When Walter Fetherston took his seat beside Enid Orlebar at the luncheon table a flood of strange recollections crowded upon his mind—those walks along the Miramar, that excursion to Pampeluna, and those curious facts which she had unwittingly revealed to him in the course of their confidential chats. He remembered their leave-taking, and how, as he had sat in the rapide for Paris, he had made a solemn vow never again to set eyes upon her.
There was a reason why he should not—a strong but mysterious reason.
Yet he had come there of his own will to meet her again—drawn there irresistibly by some unseen influence which she possessed.
Was it her beauty that had attracted him? Yes—he was compelled to admit that it was. As a rule he avoided the society of women. To his intimates he had laid down the maxim: "Don't marry; keep a dog if you want a faithful companion." And yet he was once again at the side of this fair-faced woman.
None around the table were aware of their previous meeting, and all were too busy chattering to notice the covert glances which he shot at her. He was noting her great beauty, sitting there entranced by it—he, the man of double personality, who, under an assumed name, lived that gay life of the Continent, known in society in twenty different cities, and yet in England practically unknown in his real self.
Yes, Enid Orlebar was beautiful.
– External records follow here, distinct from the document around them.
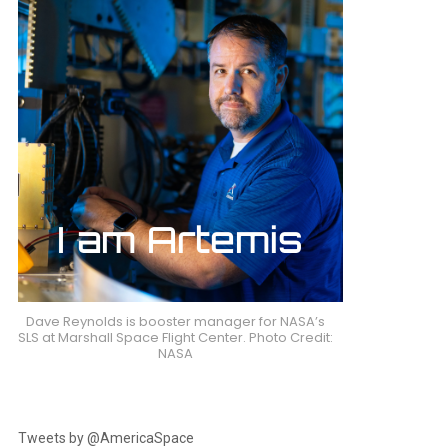
Dave Reynolds is booster manager for NASA’s
SLS at Marshall Space Flight Center. Photo Credit:
NASA
Tweets by @AmericaSpace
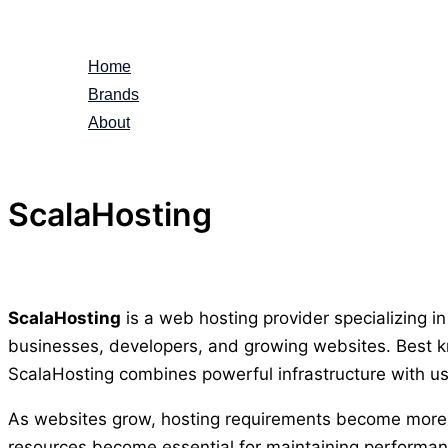
Skip
to
Home
content
Brands
About
ScalaHosting
ScalaHosting
is a web hosting provider specializing i
businesses, developers, and growing websites. Best kn
ScalaHosting combines powerful infrastructure with us
As websites grow, hosting requirements become more d
resources become essential for maintaining performa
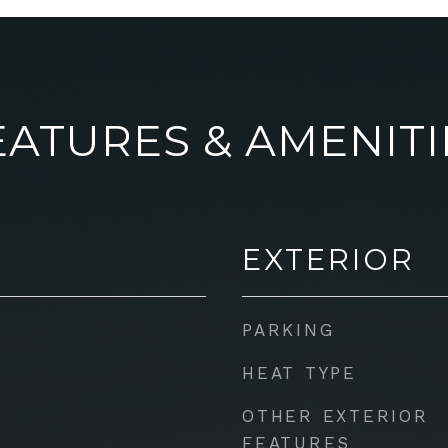
EATURES & AMENITI
EXTERIOR
PARKING
HEAT TYPE
OTHER EXTERIOR
FEATURES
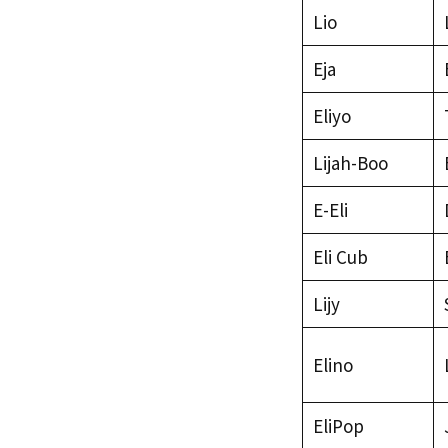
Lio
Eja
Eliyo
Lijah-Boo
E-Eli
Eli Cub
Lijy
Elino
EliPop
Surely there could be few fairer women than she in this our land of fair women!
Turning upon him, she smiled gaily as she asked whether he had been interested in seeing a mountain battery at work.
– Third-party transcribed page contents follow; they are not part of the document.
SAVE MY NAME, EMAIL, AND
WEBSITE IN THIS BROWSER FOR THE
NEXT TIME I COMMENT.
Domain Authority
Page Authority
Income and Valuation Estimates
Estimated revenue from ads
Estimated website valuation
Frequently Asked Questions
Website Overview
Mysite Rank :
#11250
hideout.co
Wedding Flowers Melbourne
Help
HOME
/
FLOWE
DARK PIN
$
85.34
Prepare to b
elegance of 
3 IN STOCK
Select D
Her fresh face, betraying, as it did, her love of a free, open-air life, was one of those strangely mysterious countenances met only once in a lifetime. It seemed to be the quintessence of pain and passion, conflict and agony, desire and despair. She was not one of those befrilled, fashion-plate dolls that one meets at the after-war crushes and dances, but was austerely simple in dress, with a face which betrayed a spiritual nobility, the very incarnation of modern womanhood, alive with modern self-knowledge, modern weariness and modern sadness.
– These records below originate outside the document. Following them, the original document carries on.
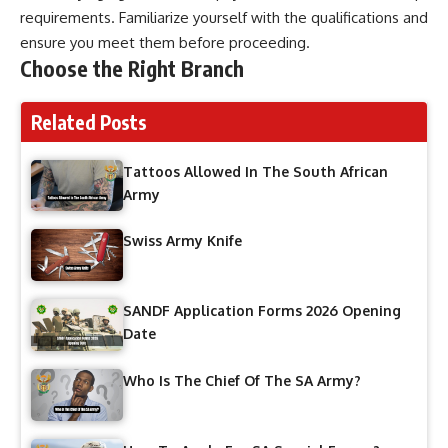
requirements. Familiarize yourself with the qualifications and
ensure you meet them before proceeding.
Choose the Right Branch
Related Posts
Tattoos Allowed In The South African
Army
Swiss Army Knife
SANDF Application Forms 2026 Opening
Date
Who Is The Chief Of The SA Army?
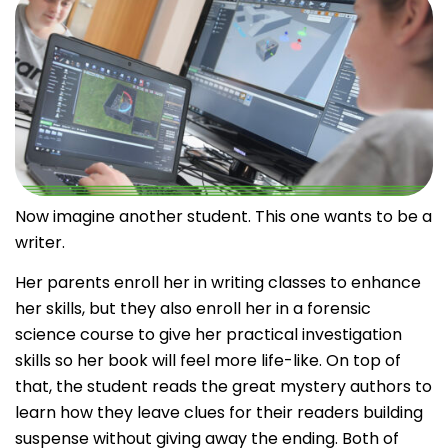
Now imagine another student. This one wants to be a
writer.
Her parents enroll her in writing classes to enhance
her skills, but they also enroll her in a forensic
science course to give her practical investigation
skills so her book will feel more life-like. On top of
that, the student reads the great mystery authors to
learn how they leave clues for their readers building
suspense without giving away the ending.
Both of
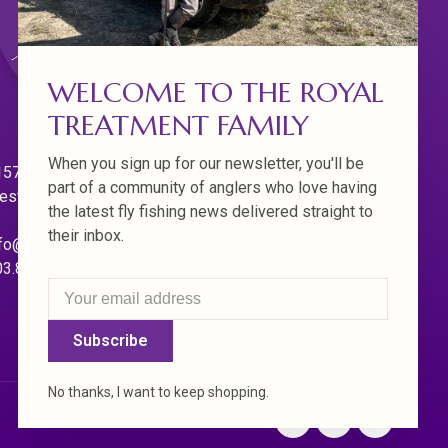
WELCOME TO THE ROYAL
TREATMENT FAMILY
When you sign up for our newsletter, you'll be
570 Willamette Dr.
part of a community of anglers who love having
est Linn. Oregon 97068
the latest fly fishing news delivered straight to
their inbox.
fo@royaltreatmentflyfishing.com
03.850.4397
Subscribe
No thanks, I want to keep shopping.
Her beautiful hair, worn plain and smooth, was black as night—wonderful hair. But still more wonderful were those great, dark, velvety eyes, deep and unfathomable. In them the tragedy of life was tumultuously visible, yet they were serene, self-possessed, even steady in their quiet simplicity. To describe her features is not an easy task. They were clear-cut, with a purity of the lines of the nose and brow seldom seen in a woman's face, dark, well-arched eyebrows, a pretty mouth which had just escaped extreme sensuousness. Cheeks soft and delicately moulded, a chin pointed, a skin remarkable for its fineness and its clear pallor, the whole aspect of her face being that of sweetness combined with nobility and majesty. In it there was no dominant expression, for it seemed to be a mask waiting to be stirred into life.
Fetherston had known Sir Hugh slightly for several years, but as Enid had been so much abroad with Mrs. Caldwell, he had never met her until that accidental encounter in Biarritz.